| Exercise objective |
From the listing below, copy each line where "Kryda" occurs.

| Data for the task |
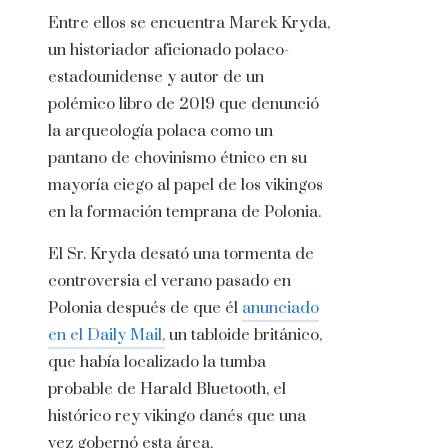
Entre ellos se encuentra Marek Kryda,
un historiador aficionado polaco-
estadounidense y autor de un
polémico libro de 2019 que denunció
la arqueología polaca como un
pantano de chovinismo étnico en su
mayoría ciego al papel de los vikingos
en la formación temprana de Polonia.
El Sr. Kryda desató una tormenta de
controversia el verano pasado en
Polonia después de que él
anunciado
en el Daily Mail,
un tabloide británico,
que había localizado la tumba
probable de Harald Bluetooth, el
histórico rey vikingo danés que una
vez gobernó esta área.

| Solution to the problem |
Entre ellos se encuentra Marek Kryda,
El Sr. Kryda desató una tormenta de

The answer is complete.